Earlier this month, the federal agency of the Federal Aviation Administration had grounded all the Boeing 737 Max, claiming that she had identified similarities between the crash of Ethiopian Airlines and that of Lion Air in Indonesia, six months earlier.

The Ethiopian Minister of Transport later reiterated this point, saying the preliminary data retrieved from the crash black boxes in Ethiopia showed similarities with the Lion Air crash.

Ethiopian Airlines Flight 302 crashed on the morning of 10 March after taking off from Addis Ababa to Nairobi, Kenya, killing 157 people.

Lion Air Flight 610 crashed into the Java Sea in Indonesia on October 29, after taking off from Jakarta. The 189 people on board are dead.

The findings reported come from a preliminary report that the investigating authority must produce within 30 days of an incident. The findings are not final and are subject to change as the investigation continues.

If confirmed, the preliminary findings cited in the Wall Street Journal would suggest that the automated flight software known as the Maneuvering Characteristic Augmentation System (MCAS), installed in both aircraft, could be at the origin of both incidents.

The MCAS is a system that automatically lowers the nose of the aircraft when it receives information from its external attack angle sensors (AOA) indicating that the aircraft is flying too far slowly or too strongly and may stall.

In the Lion Air crash, the MCAS forced the plane to sting more than 24 times before hitting the water, according to a preliminary investigation conducted by the Indonesian National Committee on Transportation Safety, which also discovered that the system was responding to a faulty sensor.
Pilot: Can the pilots trust Boeing again?

Investigators also indicated whether the pilots had sufficient training with the system.

According to Ethiopian Airlines General Manager Tewolde GebreMariam, pilots moving from the Boeing 737 Max 8 aircraft to older 737 aircraft were only required to complete a short training program mandated by Boeing and approved by the FAA.

GebreMariam also stated that the flight simulator on which the pilots had been trained to learn to fly a Boeing 737 Max 8 did not reproduce the automated MCAS function studied by the accident investigators.

Spokespeople for the Southwest and American pilots unions said that the self-administered course – which one pilot told CNN that he was using on his iPad – had highlighted the differences between the Max 8 and older 737 models, but without explaining the MCAS functionality.
On Wednesday, Boeing unveiled a redesigned software system and pilot training for its 737 MAX aircraft.
Ethiopian Airlines is a symbol of national pride. Now a disaster has put him under surveillance
At the Senate hearings in Washington on Wednesday, Trump administration officials were commended for the decision to defer to Boeing much of the 737 security certification.
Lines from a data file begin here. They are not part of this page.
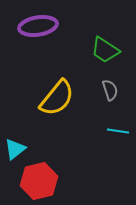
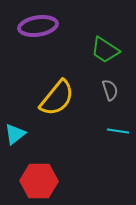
cyan triangle: moved 15 px up
red hexagon: rotated 15 degrees clockwise
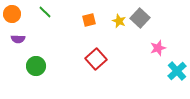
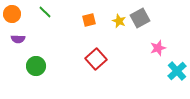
gray square: rotated 18 degrees clockwise
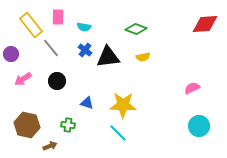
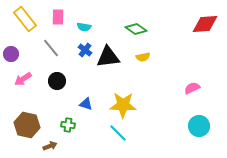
yellow rectangle: moved 6 px left, 6 px up
green diamond: rotated 15 degrees clockwise
blue triangle: moved 1 px left, 1 px down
Transportation Secretary Elaine Chao said she found "very questionable" that safety systems are not part of Boeing's standard equipment for its 737 Max.

A Boeing official said on Wednesday that the company had conducted several "in-depth audits" since the Lion Air crash and that it "found" nothing about us. "

"If you look at the performance of the system, it would indicate that we continue to learn and improve better and better over time, and so now, I would be very careful to charge any part of this process up to the point. what we know more about the details of these accidents, "said the manager at CNN.

Gregory Wallace, David Shortell, Haley Byrd, Ralph Ellis, Oren Liebermann, Richard Quest and Masrur Jamaluddin, both of CNN.